Tuesday, September 16th, 2025

S-REITs Starting To Regain Lost Ground

S-REITs Poised for Gains as Global Tensions Ease

UOB Kay Hian – April 4, 2025

In a surprising turn of events, Singapore’s Real Estate Investment Trusts (S-REITs) are starting to regain lost ground, presenting an attractive opportunity for investors. After a prolonged period of negative correlation with the S&P 500 Index, S-REITs could be primed for a rebound even as the broader U.S. market experiences a downturn over the next six months.

Defensive Strength in Uncertain Times

S-REITs have demonstrated remarkable resilience, thanks to their stable cash flows and long-term lease structures. Regression analysis reveals a negative correlation of 0.59 between the FTSE ST All-Share REITs Index (FSTREI) and the S&P 500 Index over the past five years. This suggests that S-REITs could potentially register gains even as the S&P 500 falls, making them an attractive defensive play in the current market environment.

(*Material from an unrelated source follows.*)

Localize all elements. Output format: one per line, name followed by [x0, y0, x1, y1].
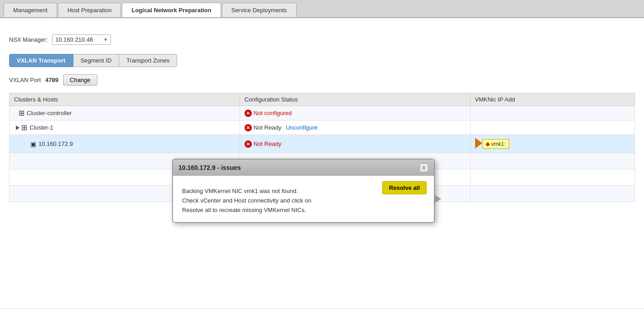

Suburban Retail, Healthcare, and Data Centers Lead the Way

The report identifies the most defensive S-REIT sectors as suburban retail (CICT and LREIT), healthcare (PREIT), and data centers (DCREIT, KDCREIT, and MINT). These sectors are relatively less affected by the impact of tariffs, making them attractive investment options in the current market conditions.

CapitaLand Integrated Commercial Trust (CICT SP)

  • Positive rental reversion of 8.8% for retail and 11.1% for office in 2024
  • Occupancy at ION Orchard improved 2 percentage points to 98% in Q4 2024
  • Diversification across retail and office provides resiliency
  • Average cost of debt stable at 3.6% in Q4 2024, expected to remain below 4% in 2025
  • Target price of S\$2.37 based on Dividend Discount Model (DDM)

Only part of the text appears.